Dr. Maria Bakardjieva is Professor of Communication at the Department of Communication and Culture, University of Calgary in Western Canada. She teaches courses that deal with the interplay between new media and society and studies the internet and digital media in their social contexts and applications. She published a book „Internet Society: The Internet in Everyday Life“ (2005, Sage) and numerous journal articles including „Subactivism: Lifeworld and Politics in the Age of the Internet“ (The Information Society, 2009), „Reconfiguring the Mediapolis: New Media and Civic Agency“ (New Media and Society, 2012), „Web 2.0 Technologies of the Self“ (Philosophy & Technology, 2012) and „New Media and Civil Society in Bulgaria“ ( Europe-Asia Studies, 2012).

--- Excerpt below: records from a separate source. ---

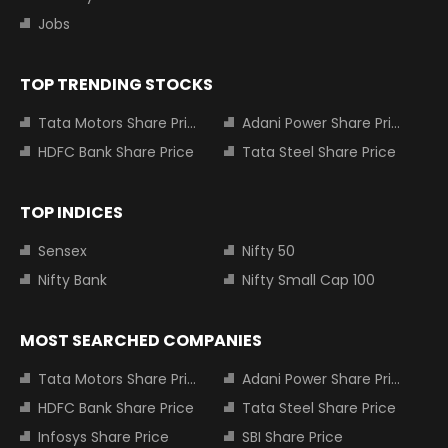
Jobs
TOP TRENDING STOCKS
Tata Motors Share Price
Adani Power Share Price
HDFC Bank Share Price
Tata Steel Share Price
TOP INDICES
Sensex
Nifty 50
Nifty Bank
Nifty Small Cap 100
MOST SEARCHED COMPANIES
Tata Motors Share Price
Adani Power Share Price
HDFC Bank Share Price
Tata Steel Share Price
Infosys Share Price
SBI Share Price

Dr. Peter Dahlgren is a media and communication scholar educated in the USA who worked in Sweden for most of his academic career. He is now Professor Emeritus at the Department of Communication and Media, Lund University. His work focuses on media and democracy from the horizons of late modern social and cultural theory. More specifically, he address the theme of democratic participation, in particular in relation to the digital media. His recent publications are Media and Political Engagement (Cambridge University Press, 2009), the co-edited volume Young People, ICTs and Democracy (Nordicom, 2010), Online Journalism and Civic Cosmopolitanism: Professional vs. participatory ideals (Journalism Studies, 2013), Tracking the Civic Subject in the Media Landscape: Versions of the Democratic Ideal (Television & New Media, 2013).
(1) What got you interested in media and communication studies in the first place?
Peter Dahlgren: I was enrolled in 1968 in the masters program in international relations, but the teacher quickly shifted it to the study of international communication and I got very excited about the whole media and communication perspective as applied to the developing nations and applied to advanced industrial nations. When I got my degree I ended up working for two years as a research assistant at a Swedish broadcasting research department in Stockholm where we were doing audience studies and the discrepancy between what people were actually doing- Intellectual visions of high culture got me interested to the extent that I wanted to do a doctorate in that. I went back to the USA and ended up getting a doctorate in sociology with a specialization in media but also with elements of sociology of knowledge and critical theory. I never regretted my choice of the field of study because I have a feeling that there is a specific media angle to all the societal phenomena and increasingly so with digital media. Through media comes an exciting fruitful way to understand the historical presence of contemporary society. The field itself is sufficiently broad and eclectic and has a basic core that makes it viable to that kind of enterprise. It imports a number of things from sociology and psychology which is a reason why it’s not rigid and tight and that is one of its advantages. It allows for the pluralism, eclecticism and intellectual excitement.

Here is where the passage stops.